-------- DATASET ENTRIES --------
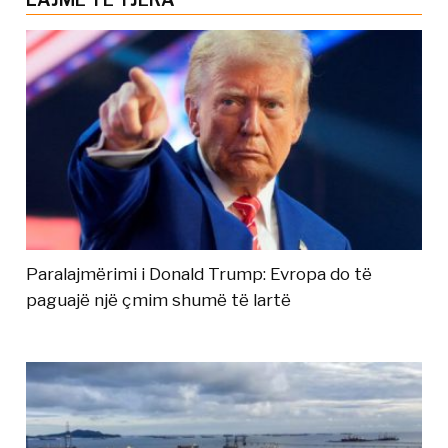
Paralajmërimi i Donald Trump: Evropa do të
paguajë një çmim shumë të lartë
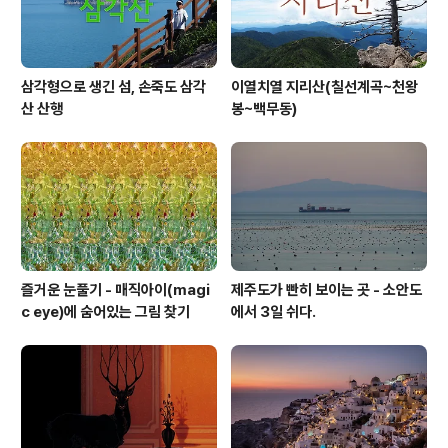
삼각형으로 생긴 섬, 손죽도 삼각
이열치열 지리산(칠선계곡~천왕
산 산행
봉~백무동)
즐거운 눈풀기 - 매직아이(magi
제주도가 빤히 보이는 곳 - 소안도
c eye)에 숨어있는 그림 찾기
에서 3일 쉬다.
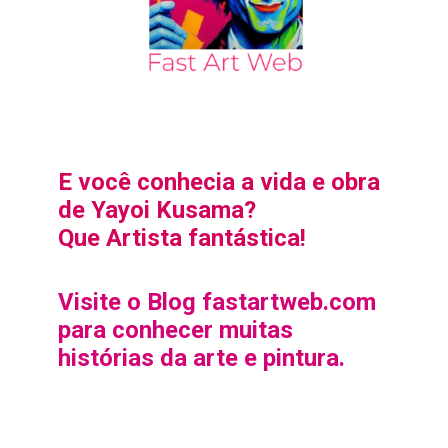
E você conhecia a vida e obra
de Yayoi Kusama?
Que Artista fantástica!
Visite o Blog fastartweb.com
para conhecer muitas
histórias da arte e pintura.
--------
### REQUIRED ACTION:
Would you please output each record exactly, leaving the images out?

### ANSWER SECTION:
Paralajmërimi i Donald Trump: Evropa do të
paguajë një çmim shumë të lartë
삼각형으로 생긴 섬, 손죽도 삼각
이열치열 지리산(칠선계곡~천왕
산 산행
봉~백무동)
즐거운 눈풀기 - 매직아이(magi
제주도가 빤히 보이는 곳 - 소안도
c eye)에 숨어있는 그림 찾기
에서 3일 쉬다.
E você conhecia a vida e obra
de Yayoi Kusama?
Que Artista fantástica!
Visite o Blog fastartweb.com
para conhecer muitas
histórias da arte e pintura.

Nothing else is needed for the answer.